If you need more convincing, check out the example translation matrix here:

 

But then, this pimply youth sitting next to us chirped in “Yeah – we hate them too!”

Mrs E, last-born and myself looked aghast at each other in turn. Had he just (i) been ear-wigging at our private conversation and worse… (ii) interjected a comment?!

We were horrified. On a number of levels. Firstly, there is the obvious misinterpretation of my son’s ironic remark as being negative. I could actually forgive that as I know very well that English humour can flummox even the most sophisticated follower. My son was actually implying – for humorous effect – that said actress had somehow flirted with me. (Itself highly amusing, given its improbability).  But that some random stranger should cross that invisible social barrier necessary in public spaces that allows us to pretend that our conversations are simply between ourselves! To a Brit, that is unforgivable.

Hell – we barely communicate with each other except through minuscule signals and complex innuendos. I’m sure that the total horror of Halloween is not realised for the non-English immigrant to North America. Imagine a continuous stream of random strangers knocking on your door – invading your privacy no less – and then actually expecting you to give them something before they leave! Incredible!! That, my dear reader, is called extortion! 😉

Worst for me though… this student had demonstrated his narrow-mindedness in assuming that just because we sounded English we could not be Canadian or take offence at his remark.

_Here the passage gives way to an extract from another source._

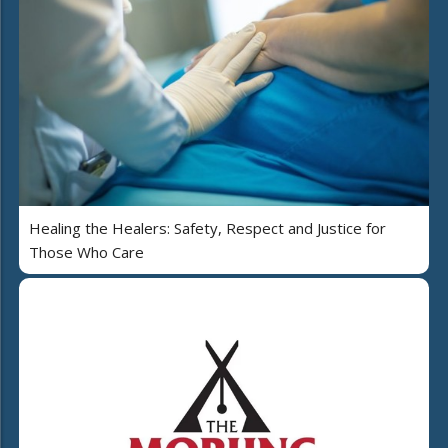
Healing the Healers: Safety, Respect and Justice for
Those Who Care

I was really pleased with myself for not pointing out that we at least had an operating government, but decided he likely wouldn’t get the sarcasm since linguistic subtlety seemed beyond his ken. Nor would he realise that the open-mindedness that allowed him, as a very obvious gay, to sit unmolested in complete safety and acceptance was the very same tolerance that should not permit such blatant racism.

And then I took a deep breath.

All those times I’ve poked fun at Americans… they just came home to bite, didn’t they?

In a small way it was like 9/11. You don’t really understand racism, terrorism, sexism or indeed any other attack, until it’s aimed at you. I had never, in my nearly 50 years felt anything like a racist attack. I’m white, male, middle class. Yet this careless remark from a kid who probably thought nothing of it had really struck home.

I suddenly understood why with the best intentions, my support of feminist ideals was hollow. I could never truly understand what it felt like to be passed over simply for my gender. Or my colour, race, (lack of) religion, and a thousand other traits that I was currently classed as “normal” or “dominant” in.

Yet here, in a very small way, I had felt the sting of racism. And I realised something very important in that brief moment…

I was very proud to call myself Canadian.